President Vladimir V. Putin of Russia took the unusual step of addressing the disasters publicly, appearing in televised remarks only hours afterwards to observe a moment of silence and then to demand thorough investigations. He later declared Wednesday a national day of mourning, calling for the cancellation of entertainment events and programs.

The disasters — coming on the heels of an airplane crash that killed seven and injured more than 20 of 57 people aboard on Saturday in Samara, on the Volga River — highlighted concerns about the state of Russia’s buildings and industries, the laxity of safety standards and enforcement, and the strains on emergency rescue services, despite an economic boom spurred by rising oil and gas production.

Fires, in particular, kill with alarming frequency in Russia, a phenomenon that officials blame on substandard buildings, minimal fire-safety measures and training and social factors like smoking and drinking. In 2006, 17,065 people died in fires, an average of nearly 47 a day. In 2005, the last year comparative figures were available, nearly five times as many Russians died in fires than Americans, even though Russia’s population is less than half as large as that of the United States.
Russia’s deputy emergencies minister, Lt. Gen. Aleksandr P. Chupriyan, said in a recent interview that the country’s fire services had begun to reduce the frequency and fatality of fires in recent years by acquiring modern equipment and improving training. Still, he said, the country had yet to adopt a culture of fire safety and responsibility.

“We have become Russia,” he said in the interview, conducted before the latest fire, “but we have carried with us the baggage from the Soviet Union.”
The toll in Kamyshevatskaya appeared to have been worsened by a series of violations, including insufficient fire-fighting equipment in the two-story building, home for more than 90 patients, both the elderly and the disabled.
Two inspections last year turned up 36 fire safety violations, a senior emergency official, Sergei S. Salov, said in televised remarks. He acknowledged that not all the violations had been resolved and the owners — the regional social welfare department — had been fined 20,000 rubles, or about $770.

“The alarm system was incomplete,” Mr. Salov said. “The personnel did not have equipment to protect against smoke. The bedrooms’ wooden panels were not made flame resistant.”

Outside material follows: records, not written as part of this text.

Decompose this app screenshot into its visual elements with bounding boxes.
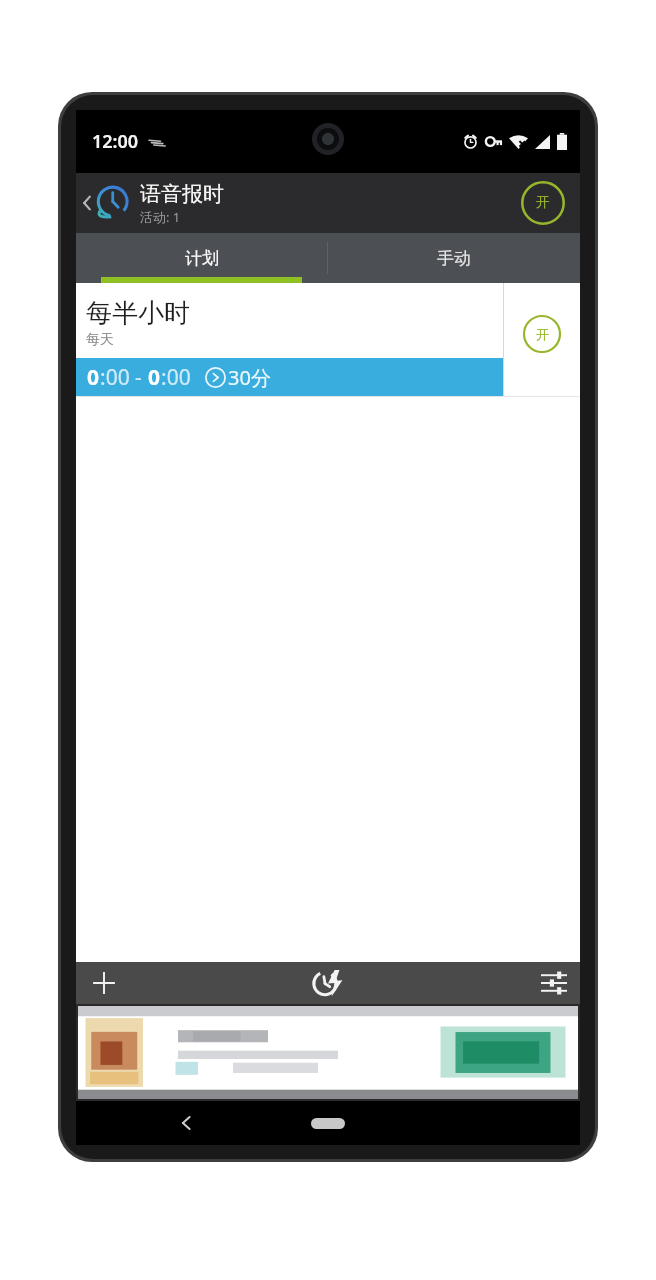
button[interactable]: Quick alarm: [298, 962, 358, 1004]
staticText: 每半小时: [86, 297, 190, 330]
button[interactable]: Toggle service on: [520, 180, 566, 226]
button[interactable]: Toggle schedule on: [504, 283, 580, 396]
button[interactable]: Up: [76, 185, 132, 221]
staticText: 12:00: [92, 129, 139, 154]
staticText: 语音报时: [140, 181, 224, 207]
staticText: 0: [148, 363, 161, 392]
staticText: 手动: [437, 248, 471, 269]
button[interactable]: 计划: [76, 233, 327, 283]
staticText: :00: [161, 363, 191, 392]
staticText: :00 -: [100, 363, 148, 392]
staticText: 计划: [185, 248, 219, 269]
button[interactable]: Back: [164, 1101, 208, 1145]
staticText: 开: [536, 194, 550, 212]
button[interactable]: 手动: [328, 233, 580, 283]
staticText: 开: [536, 326, 549, 342]
button[interactable]: Home: [300, 1103, 356, 1143]
staticText: 每天: [86, 331, 114, 349]
button[interactable]: Settings: [528, 962, 580, 1004]
staticText: 活动: 1: [140, 208, 181, 226]
button[interactable]: 每半小时: [76, 283, 503, 396]
staticText: 0: [87, 363, 100, 392]
button[interactable]: Add: [76, 962, 132, 1004]
staticText: 30分: [228, 364, 271, 391]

Marina A. Loskutova, an official in Yeisk, the largest town nearby, said in a telephone interview that she was unaware of any fine.

The cause of the fire was not immediately announced. Of 35 people who escaped, at least 30 were hospitalized, some with serious injuries. The dead ranged in ages from 46 to 86, Ms. Loskutova said.

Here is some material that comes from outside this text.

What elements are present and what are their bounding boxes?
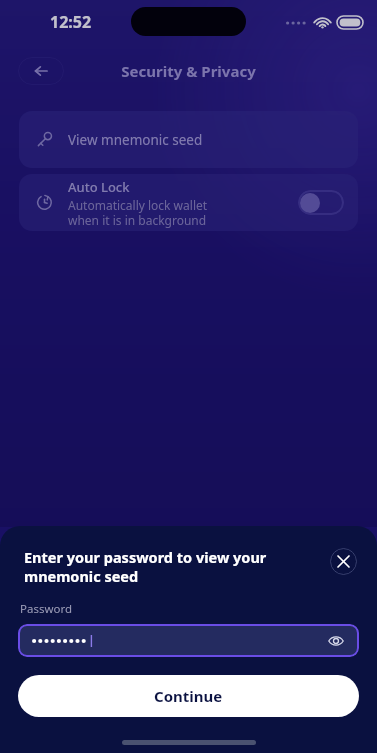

Among them was a 58-year-old nurse, identified as Lidiya Pechentseva, whom officials praised for helping some patients escape before succumbing herself.
The toll exceeded that of a fire in a police headquarters in Samara in February 1999 that killed 57 people, according to the Russian newspaper Kommersant, which recently listed it as the worst in Russia’s history.

In December, a fire in a drug rehabilitation hospital in Moscow killed 46, mostly patients. Many of the victims were trapped behind locked doors and windows, meant to keep them from fleeing treatment.

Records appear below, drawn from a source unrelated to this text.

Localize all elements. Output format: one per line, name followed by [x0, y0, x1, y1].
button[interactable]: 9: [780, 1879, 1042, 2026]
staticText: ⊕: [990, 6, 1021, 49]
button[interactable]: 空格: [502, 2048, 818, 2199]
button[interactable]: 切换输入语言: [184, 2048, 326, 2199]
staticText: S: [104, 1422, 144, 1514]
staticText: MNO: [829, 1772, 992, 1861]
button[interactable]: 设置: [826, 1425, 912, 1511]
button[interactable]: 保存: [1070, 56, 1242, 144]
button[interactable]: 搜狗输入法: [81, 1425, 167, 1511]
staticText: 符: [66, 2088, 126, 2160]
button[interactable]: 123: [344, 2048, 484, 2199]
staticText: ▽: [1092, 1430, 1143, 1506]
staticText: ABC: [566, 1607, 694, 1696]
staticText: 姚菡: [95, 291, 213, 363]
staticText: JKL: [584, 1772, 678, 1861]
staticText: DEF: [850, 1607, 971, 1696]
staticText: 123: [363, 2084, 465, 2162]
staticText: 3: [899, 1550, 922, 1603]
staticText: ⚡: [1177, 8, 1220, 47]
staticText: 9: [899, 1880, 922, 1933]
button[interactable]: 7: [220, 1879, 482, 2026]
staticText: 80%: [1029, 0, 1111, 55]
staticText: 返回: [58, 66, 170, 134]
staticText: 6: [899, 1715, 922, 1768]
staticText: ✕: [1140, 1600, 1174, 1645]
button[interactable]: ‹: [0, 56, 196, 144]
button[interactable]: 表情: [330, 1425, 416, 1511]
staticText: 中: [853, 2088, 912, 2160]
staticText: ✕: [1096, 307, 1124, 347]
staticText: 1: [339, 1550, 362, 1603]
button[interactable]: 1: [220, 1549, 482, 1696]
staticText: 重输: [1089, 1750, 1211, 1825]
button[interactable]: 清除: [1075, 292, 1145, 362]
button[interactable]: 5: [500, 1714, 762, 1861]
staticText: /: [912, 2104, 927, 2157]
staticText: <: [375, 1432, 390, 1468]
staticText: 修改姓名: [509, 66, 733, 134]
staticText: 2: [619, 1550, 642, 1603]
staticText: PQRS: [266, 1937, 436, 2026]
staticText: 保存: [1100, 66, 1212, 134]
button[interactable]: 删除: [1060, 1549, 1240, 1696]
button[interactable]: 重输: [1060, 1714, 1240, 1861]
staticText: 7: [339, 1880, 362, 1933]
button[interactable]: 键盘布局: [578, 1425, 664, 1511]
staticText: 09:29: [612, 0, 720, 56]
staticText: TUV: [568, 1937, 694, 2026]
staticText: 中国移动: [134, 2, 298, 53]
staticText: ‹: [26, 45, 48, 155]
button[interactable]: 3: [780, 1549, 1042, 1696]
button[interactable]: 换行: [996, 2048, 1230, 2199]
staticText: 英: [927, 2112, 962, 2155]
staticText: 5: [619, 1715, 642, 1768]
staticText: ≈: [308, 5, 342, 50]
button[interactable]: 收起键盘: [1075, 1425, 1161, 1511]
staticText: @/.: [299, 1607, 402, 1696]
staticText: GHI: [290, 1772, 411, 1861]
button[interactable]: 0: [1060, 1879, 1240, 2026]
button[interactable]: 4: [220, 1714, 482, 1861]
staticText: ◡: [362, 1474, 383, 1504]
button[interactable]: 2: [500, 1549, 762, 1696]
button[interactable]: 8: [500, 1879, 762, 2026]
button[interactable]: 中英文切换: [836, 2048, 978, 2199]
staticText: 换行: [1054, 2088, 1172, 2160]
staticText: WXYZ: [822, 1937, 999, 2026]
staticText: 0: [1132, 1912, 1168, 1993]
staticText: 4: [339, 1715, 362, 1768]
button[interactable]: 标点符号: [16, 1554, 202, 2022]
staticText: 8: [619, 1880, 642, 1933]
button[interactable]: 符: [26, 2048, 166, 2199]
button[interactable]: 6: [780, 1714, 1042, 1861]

In the latest deadly fire, officials also criticized a guard on duty overnight, saying he ignored two initial fire alarms, apparently because he was outside the building, and then delayed calling the authorities for 21 minutes.

“Instead of informing the fire department about the tragedy and emergency, he shut off the gas, began calling his bosses and informed the nurses and medical personnel,” Yuri R. Nenashev, the head of the country’s fire inspection department, said in a televised remarks. “Only after this,” he added, did the guard call the authorities to report the fire.

A volunteer fire department at a local collective farm was closed last year. The closest fire station was in Yeisk, more than 30 miles away. It took nearly an hour for firefighters to arrive. A resident, identified as Pavel Babenko, complained about the closure. He said people had plundered the old station and stripped the fire engine of anything valuable.

“No one cares about anything,” he said on Rossiya, a state television channel.